Chicago Speaking of things that we don’t hear much about in recent days, you might wonder what’s happening to the women’s solidarity march that was announced in the aftermath of the Trump election for Washington, DC the day after the inauguration. Originally, styled the Million Women’s March, some pushback led to a name change, but every indication is that, publicity or no, the momentum behind this event is still moving forward.
Some enterprising apps developed almost immediately from city to city that priced quick trips that would ride overnight into DC and roll back almost immediately so that women were back home and working after marching the message forward. Prices were quoted at around $300 even as far away as New Orleans. Right after the election it was almost cheaper to fly into DC, but with momentum building such a flight is over $400 I hear. East Coasters were committing quickly, so it’s likely that much of the hoped for crowd of more than 100,000 crowd will roll south from Boston and New York, bounce over from Philly and Baltimore, and move up from Charlotte and Atlanta, and east from Chicago, Detroit and the like, as is normal for these kinds of mobilizations and marches. Social media also indicates that there will be satellite rallies and marches in many cities around the country where women will come together as well. It may be an undercurrent, but there’s still a buzz that indicates that women haven’t just seen the election as just another day.
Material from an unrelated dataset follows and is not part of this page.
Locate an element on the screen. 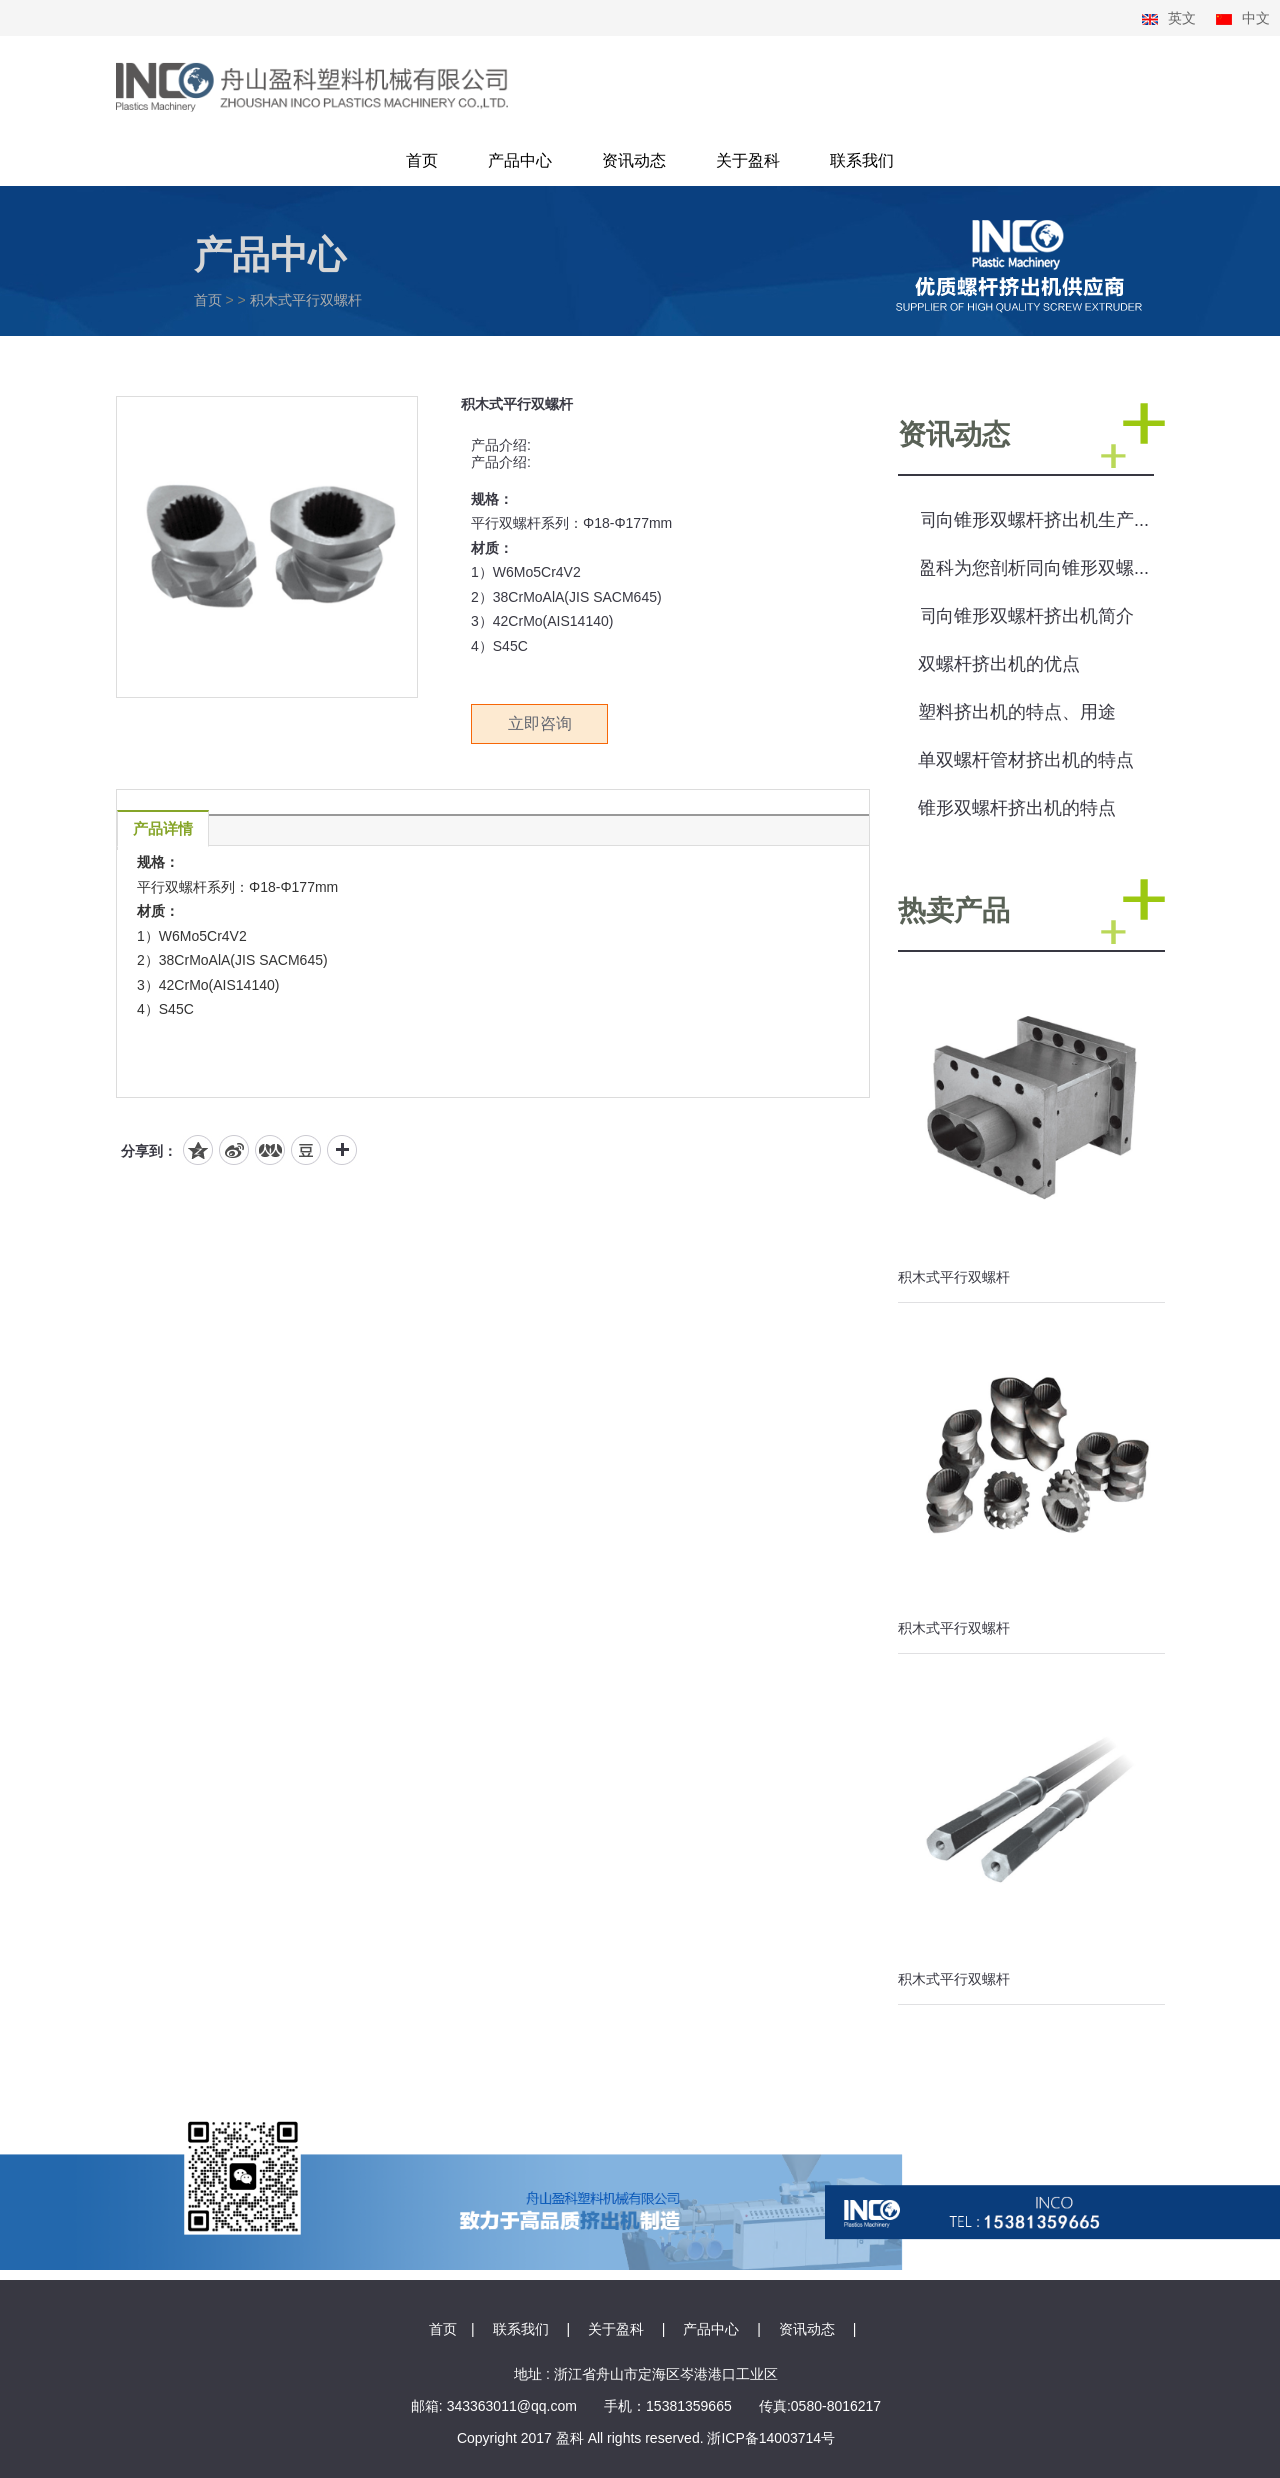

Of course with anything looking at Washington on a weekend like the every four-year inaugural blowout, there are going to be complications. Informal reports recently have indicated that the women’s march is having trouble putting its footprints on the Washington Mall, which is the normal venue for events of this size and stature. Others with similar ideas seem to have been in line earlier for permits, so the exact route and venue are still unknown, but that does not seem to be dampening the crowd from what I’m hearing from women here and there.
With or without much attention, I have a feeling that there’s no obstacle big enough to get in the way of women having their say in Washington at the opening of the Trump Administration. There are open wounds and deep hurts that have not been addressed in any way whatsoever, and none of this has to do with the hopes and dreams some may have had for a first woman president. This is about women’s safety, women’s status, and an abiding feeling of new danger that has come to those who hold up half the sky, as the Chinese proverb stated.
Women are mobilizing to force a different future, regardless of the White House and its very personal outrages and offenses that many felt as women. Women also clearly want to be part of something that this generation sees as a pivotal moment in their personal and political history. Whether it’s home or on the Washington Mall, there’s a sense that many women want to be counted so that they can remember where they were and what they did as they greeted a new regime in government that is on the record as threatening them individually and collectively at every turn.
Whether in body or spirit, this will be the place to stand with the women of America.